Stratégies de dépistage et de surveillance

Ce domaine de recherche portera principalement sur une meilleure compréhension de la combinaison idéale de stratégies de dépistage et de surveillance à l’échelle de la population, notamment le dépistage chez les personnes symptomatiques parallèlement à des méthodes de surveillance passive, active, sentinelle et syndromique. Les domaines d’intérêt comprennent l’analyse de divers types de tests, les niveaux de dépistage et les stratégies de ciblage.

Questions clés relatives au défi :

  1. Quelle est la stratégie de dépistage idéale (notamment le dépistage chez les personnes symptomatiques ou asymptomatiques, avec ou sans exposition connue) pour atténuer et contenir la pandémie, tout en réduisant au minimum le dépistage inutile et les inefficacités?

    1. Quelles sont l’efficacité et l’efficience relatives de diverses approches de dépistage lorsqu’il s’agit d’atténuer la propagation de la COVID-19?

    2. Quel est le rapport coût-efficacité relatif de diverses approches de dépistage?

  2. Quelles sont l’efficacité et l’efficience des tests de dépistage hors du contexte des expositions connues (c.-à-d. ni en cas d’éclosion ni pour rechercher les contacts d’une personne atteinte), compte tenu de l’importance du facteur temps, de la fréquence des dépistages, des délais d’obtention des résultats de tests et des variations entre laboratoires?

    1. Où se trouve le meilleur rendement pour le dépistage chez les personnes asymptomatiques ou le dépistage de surveillance lorsqu’il s’agit d’atténuer la propagation?
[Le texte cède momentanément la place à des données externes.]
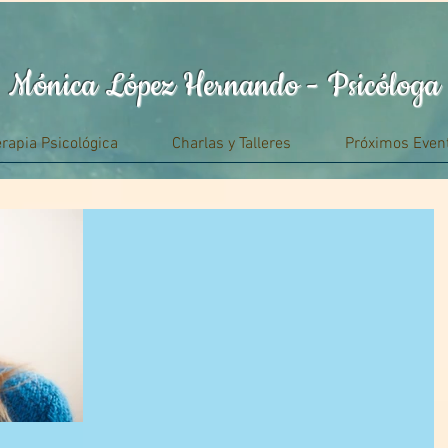
Mónica López Hernando - Psicóloga
erapia Psicológica
Charlas y Talleres
Próximos Even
Quelle est la meilleure stratégie de ciblage pour le dépistage et la surveillance chez les personnes asymptomatiques?

    2. Quelle est la fréquence idéale du dépistage en dehors du contexte d’une exposition connue pour réduire les risques d’éclosion dans les milieux à risque élevé?

À prendre en considération – Toutes les analyses devraient comprendre un examen des sous-groupes de population, par exemple : le sexe, le genre et l’orientation sexuelle; les personnes dont les caractéristiques cliniques représentent un risque élevé; les personnes ayant un handicap physique ou mental; les peuples et communautés autochtones; les immigrants et les réfugiés; les communautés ethnoraciales; les communautés francophones; les communautés linguistiques; les communautés religieuses/confessionnelles; les sans-abri; les personnes à faible revenu; les prestataires de l’aide sociale; les toxicomanes; et les personnes vivant dans les régions rurales ou éloignées ou dans les agglomérations urbaines.